# Wer kennt die Schöne...



## Padderson (11 Juli 2012)

...aus der Werbung mit dem Schlankheitsmittel formoline L112? Da unterhält sich im Kaffee eine hübsche Blondine mit einer noch hübscheren Brünetten über Figur halten trotz Naschen. Den Namen der Brünetten wüßte ich zu gerne, vielleicht sogar das eine oder andere Bild. 

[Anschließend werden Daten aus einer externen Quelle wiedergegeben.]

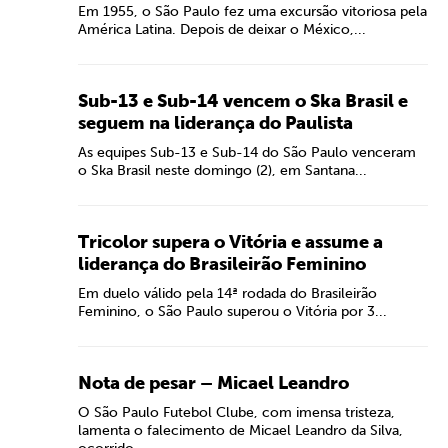
Em 1955, o São Paulo fez uma excursão vitoriosa pela
América Latina. Depois de deixar o México,...
Sub-13 e Sub-14 vencem o Ska Brasil e
seguem na liderança do Paulista
As equipes Sub-13 e Sub-14 do São Paulo venceram
o Ska Brasil neste domingo (2), em Santana...
Tricolor supera o Vitória e assume a
liderança do Brasileirão Feminino
Em duelo válido pela 14ª rodada do Brasileirão
Feminino, o São Paulo superou o Vitória por 3...
Nota de pesar – Micael Leandro
O São Paulo Futebol Clube, com imensa tristeza,
lamenta o falecimento de Micael Leandro da Silva,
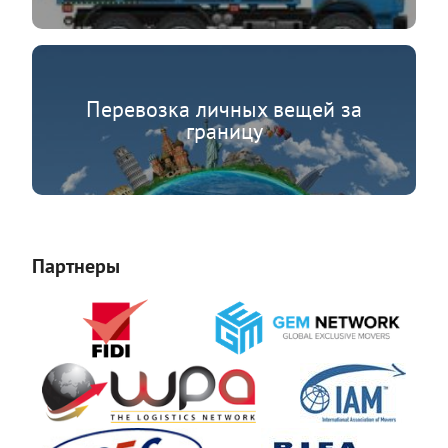
Перевозка личных вещей за
границу
Партнеры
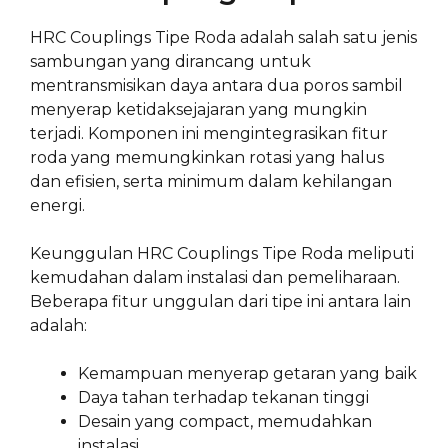
HRC Couplings Tipe Roda adalah salah satu jenis
sambungan yang dirancang untuk
mentransmisikan daya antara dua poros sambil
menyerap ketidaksejajaran yang mungkin
terjadi. Komponen ini mengintegrasikan fitur
roda yang memungkinkan rotasi yang halus
dan efisien, serta minimum dalam kehilangan
energi.
Keunggulan HRC Couplings Tipe Roda meliputi
kemudahan dalam instalasi dan pemeliharaan.
Beberapa fitur unggulan dari tipe ini antara lain
adalah:
Kemampuan menyerap getaran yang baik
Daya tahan terhadap tekanan tinggi
Desain yang compact, memudahkan
instalasi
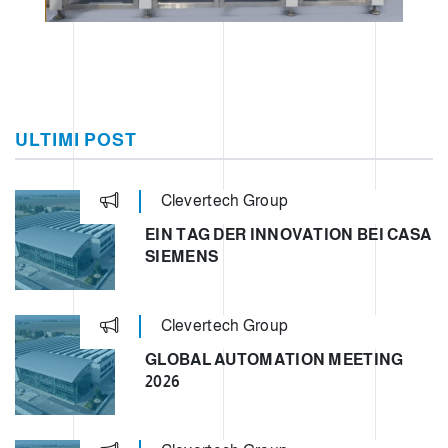
ULTIMI POST
Clevertech Group
EIN TAG DER INNOVATION BEI CASA
SIEMENS
Clevertech Group
GLOBAL AUTOMATION MEETING
2026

Vielen Dank für Eure Unterstützung


----------



## TobiasB (11 Juli 2012)

Und was haste davon???


----------



## DER SCHWERE (11 Juli 2012)

hey padderson. 1 hab ich :thumbup:


Karoline von Wilcke



​
mehr bilder HIER http://www.celebboard.net/deutsche-...ilcke-formoline-112-spot-12x.html#post1349878


----------



## Padderson (11 Juli 2012)

genial - :thx:
Von der anderen haste nicht zufällig auch einen Namen oder ein Bild?


----------



## DER SCHWERE (12 Juli 2012)

Noch nicht aber wer weis was das Netz noch hergibt​


----------



## MarkyMark (12 Juli 2012)

Oh, Schwerer...da hätte ich auch was...klinke mich mal frech ein...die schöne Frau aus der aktuellen Duplowerbung an der Haltestelle...im Hintergrund läuft ein französischer Track...weißt du denn auch, wie DIESE Frau heißt? Da fand ich bislang nichts.

PS sorry für´s OT


----------



## Claudia (12 Juli 2012)

MarkyMark schrieb:


> Oh, Schwerer...da hätte ich auch was...klinke mich mal frech ein...die schöne Frau aus der aktuellen Duplowerbung an der Haltestelle...im Hintergrund läuft ein französischer Track...weißt du denn auch, wie DIESE Frau heißt? Da fand ich bislang nichts.
> 
> PS sorry für´s OT



das sollte von *Ben l'oncle Soul - Petite soeur* sein


*
*


----------



## MarkyMark (12 Juli 2012)

happy010 den Track kenn ich Mama, mir gehts um die FRAU in der Werbung happy010


----------